The fruits of their fight -- a bill making mortgage fraud a punishable crime and allowing Minnesotans like the Kivels to pursue legal action -- is making its way through the House and Senate. It is one of three predatory-lending bills before the Legislature this year, the first of which, a bill banning high-risk mortgages and requiring mortgage brokers to confirm that borrowers can afford their loans, was signed by Gov. Tim Pawlenty on Friday.

A crusade is born

The trouble began when Ed Kivel, 44, noticed that the loan amount for their Baytown Township home, outside of Stillwater, was $4,500 higher than they'd asked for, an increase without authorization or explanation.

"We didn't need any money out of it at all," said Kivel, who was refinancing in 2004 to take advantage of historically low interest rates.

When he asked the WealthSpring Mortgage broker to change the loan amount back to $325,000, the broker said the loan was turned down because of hazardous materials in their soil discovered during an appraisal. (No such appraisal ever has surfaced, and the state Health Department, in a letter to the broker, refuted those claims.)

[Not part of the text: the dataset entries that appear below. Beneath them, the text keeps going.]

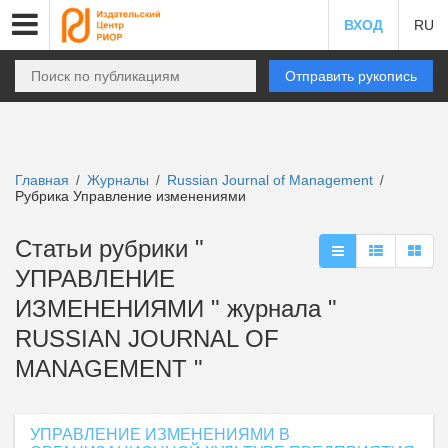
ВХОД
RU
Отправить рукопись
Главная
Журналы
Russian Journal of Management
/
/
/
Рубрика Управление изменениями
Статьи рубрики "
УПРАВЛЕНИЕ
ИЗМЕНЕНИЯМИ " журнала "
RUSSIAN JOURNAL OF
MANAGEMENT "
УПРАВЛЕНИЕ ИЗМЕНЕНИЯМИ В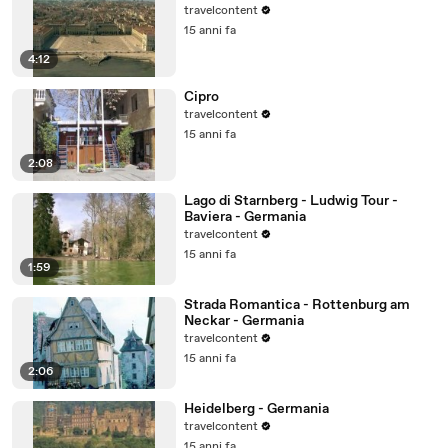
travelcontent
15 anni fa
4:12
Cipro
travelcontent
15 anni fa
2:08
Lago di Starnberg - Ludwig Tour -
Baviera - Germania
travelcontent
15 anni fa
1:59
Strada Romantica - Rottenburg am
Neckar - Germania
travelcontent
15 anni fa
2:06
Heidelberg - Germania
travelcontent
15 anni fa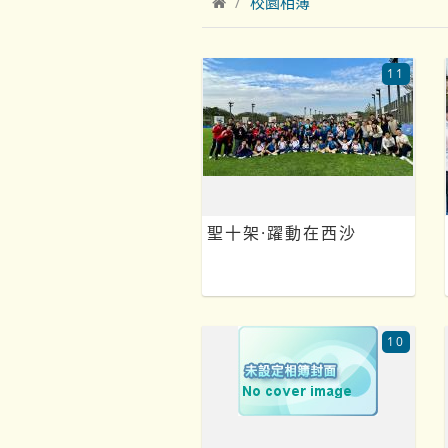
校園相簿
11
聖十架·躍動在西沙
10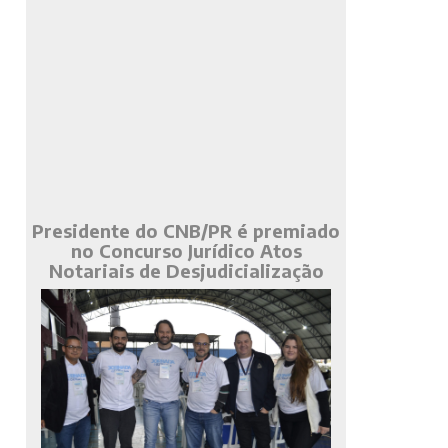
Presidente do CNB/PR é premiado
no Concurso Jurídico Atos
Notariais de Desjudicialização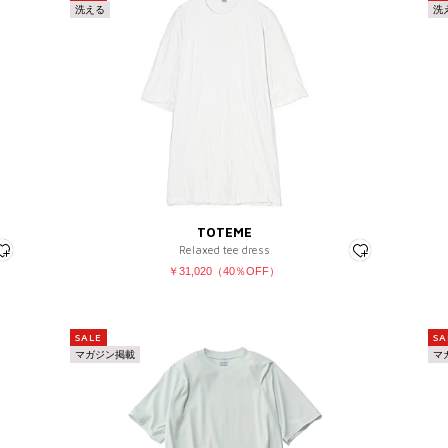
洗える
洗
～XS
～22.5
～ ¥3,0
S
23
¥3,001 
M
23.5
¥5,001 
L
24
¥7,001 
XL～
24.5
¥12,501
フリー
25
¥
25.5
26
26.5
COLOR
27
TOTEME
27.5
Relaxed tee dress
￥31,020（40％OFF）
28～
SALE
SA
絞り込む
キャンセル
マガジン掲載
マ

Then came evidence that lender ABN Amro approved the loan only to later deny it at the broker's request.

Kivel believes that once he noticed the inflated loan amount, the broker -- who he suspects of planning to pocket the extra cash -- was trying to get out of the loan. "I think it speaks to the old adage 'how do you steal a million dollars without getting caught?' " Kivel said. "Steal a dollar from a million people."

An engineer at 3M, Kivel, with the help of his wife, Lisa, gathered documents in order to prove their case. Their 3,000 pages of research fill an office in their home. They sent copies of their investigation and their story to legislators, the media, to anyone who would listen. They even enlisted their youngest of three children, Shauna, now 12, to help; her brother and sister are in college.

The maze of justice

Why didn't the Kivels just walk away?

During the few weeks they realized the loan wasn't going to go through, interest rates had risen sharply -- from 4.75 percent to more than 5.5 percent -- higher than the rate on their original loan.

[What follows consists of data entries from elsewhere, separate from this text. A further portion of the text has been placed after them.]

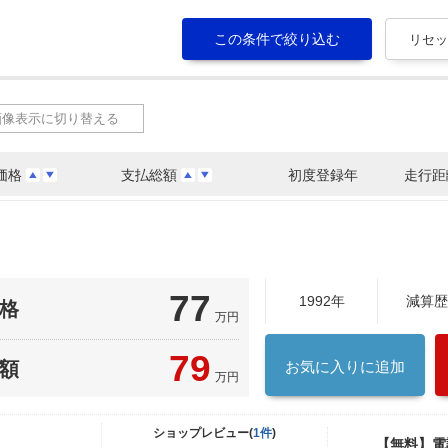
画像表示に切り替える
価格
支払総額
初度登録年
走行距
77
1992年
減算歴
格
万円
79
額
お気に入りに追加
万円
ショップレビュー(
1件
)
【無料】電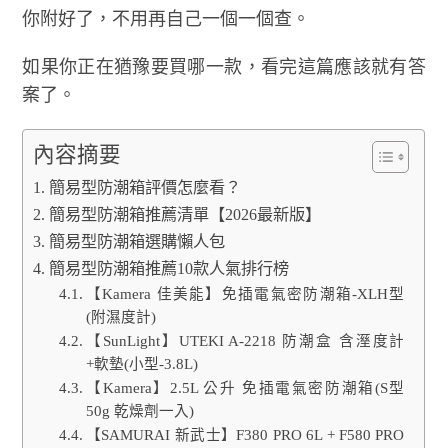
你附好了，不用再自己一個一個查。
如果你正在猶豫要買哪一款，看完這篇應該就有答
案了。
內容摘要
簡易型防潮箱評價怎麼看？
簡易型防潮箱推薦清單【2026最新版】
簡易型防潮箱選購懶人包
簡易型防潮箱推薦10款人氣排行榜
【Kamera 佳美能】免插電氣密防潮箱-XLH型
(附濕度計)
【SunLight】UTEKI A-2218 防潮盒 含溼度計
+軟墊(小型-3.8L)
【Kamera】2.5L 公升 免插電氣密防潮箱(S型
50g 乾燥劑一入)
【SAMURAI 新武士】F380 PRO 6L + F580 PRO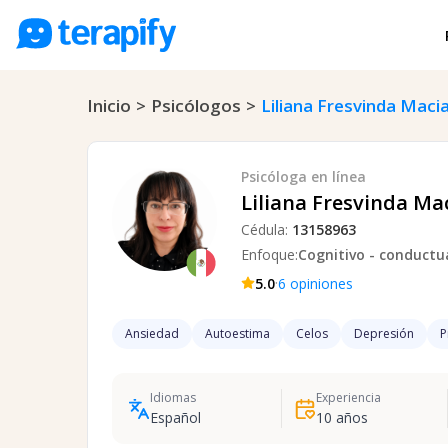
Psicólogos en línea
Inicio
>
Psicólogos
>
Liliana Fresvinda Maci
Precios
Opiniones
Psicóloga
en línea
Empresas
Liliana Fresvinda Ma
Cédula:
13158963
Preguntas frecuentes
Enfoque:
Cognitivo - conductu
Blog
·
5.0
6
opiniones
Trabaja con nosotros
Ansiedad
Autoestima
Celos
Depresión
P
Idiomas
Experiencia
Español
10
años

That stung, but for the Kivels, who have excellent credit and could have refinanced anywhere, it was no longer about money. "People are losing their houses" because of shoddy mortgage deals, Ed Kivel said. "It's just not right." His family's experience shows that predatory lending doesn't just happen to low-income or financially strapped individuals. Having the means and the fortitude, they fought for change.

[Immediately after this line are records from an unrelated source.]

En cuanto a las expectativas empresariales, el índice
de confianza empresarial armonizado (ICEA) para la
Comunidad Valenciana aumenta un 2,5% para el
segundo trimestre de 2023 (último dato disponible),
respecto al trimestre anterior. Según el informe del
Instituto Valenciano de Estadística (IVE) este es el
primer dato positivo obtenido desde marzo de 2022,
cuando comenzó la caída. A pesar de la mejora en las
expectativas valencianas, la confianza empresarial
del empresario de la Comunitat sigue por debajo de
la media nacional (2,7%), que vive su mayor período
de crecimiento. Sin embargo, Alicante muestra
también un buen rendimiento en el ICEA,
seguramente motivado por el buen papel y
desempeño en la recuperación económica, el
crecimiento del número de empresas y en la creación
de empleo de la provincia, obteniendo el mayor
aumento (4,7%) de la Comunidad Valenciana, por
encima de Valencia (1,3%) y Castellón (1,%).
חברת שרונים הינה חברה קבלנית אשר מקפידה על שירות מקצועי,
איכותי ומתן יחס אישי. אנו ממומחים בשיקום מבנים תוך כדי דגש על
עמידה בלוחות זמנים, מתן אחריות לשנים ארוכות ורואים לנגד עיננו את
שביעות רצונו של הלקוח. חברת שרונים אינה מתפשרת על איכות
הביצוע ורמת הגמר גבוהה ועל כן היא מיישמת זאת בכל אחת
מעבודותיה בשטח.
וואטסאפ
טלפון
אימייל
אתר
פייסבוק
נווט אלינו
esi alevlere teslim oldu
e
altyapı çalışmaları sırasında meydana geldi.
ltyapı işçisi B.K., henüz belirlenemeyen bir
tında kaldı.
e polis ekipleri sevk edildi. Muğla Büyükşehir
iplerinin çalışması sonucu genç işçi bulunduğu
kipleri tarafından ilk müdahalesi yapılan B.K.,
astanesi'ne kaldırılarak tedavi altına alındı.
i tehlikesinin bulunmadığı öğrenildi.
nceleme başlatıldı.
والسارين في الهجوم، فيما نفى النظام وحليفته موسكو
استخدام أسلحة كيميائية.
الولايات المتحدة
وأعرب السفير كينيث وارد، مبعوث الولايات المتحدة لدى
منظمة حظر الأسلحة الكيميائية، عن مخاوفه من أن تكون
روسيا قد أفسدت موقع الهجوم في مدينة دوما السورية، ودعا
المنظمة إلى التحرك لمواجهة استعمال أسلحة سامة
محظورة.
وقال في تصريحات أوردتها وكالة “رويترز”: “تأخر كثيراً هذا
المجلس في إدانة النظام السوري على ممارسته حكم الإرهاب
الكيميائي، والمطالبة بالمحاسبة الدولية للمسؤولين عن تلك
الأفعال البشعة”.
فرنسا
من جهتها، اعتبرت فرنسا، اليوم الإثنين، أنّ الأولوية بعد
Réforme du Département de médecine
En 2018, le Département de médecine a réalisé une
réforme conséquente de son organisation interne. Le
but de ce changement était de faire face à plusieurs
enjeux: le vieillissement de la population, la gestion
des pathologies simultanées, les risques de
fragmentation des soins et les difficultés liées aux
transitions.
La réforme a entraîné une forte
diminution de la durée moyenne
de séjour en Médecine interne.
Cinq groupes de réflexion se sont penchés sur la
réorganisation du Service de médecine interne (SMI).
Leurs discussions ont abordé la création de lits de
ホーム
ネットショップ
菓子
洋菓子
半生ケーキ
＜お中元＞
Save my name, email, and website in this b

First, they filed a complaint through the Department of Commerce.

Kivel said that after sending "tons" of documents to the department over several months, his calls went unanswered and he never received a progress report. (The department recently reopened his case.) Frustrated, they hired a lawyer and sued WealthSpring, convinced a binder of documents they considered damning would make a rock-solid case.

They lost.

"The case was dismissed as not having any standing or legitimacy," said Dick Anderson, an executive vice president for WealthSpring Mortgage, who wouldn't discuss substantive issues in the suit.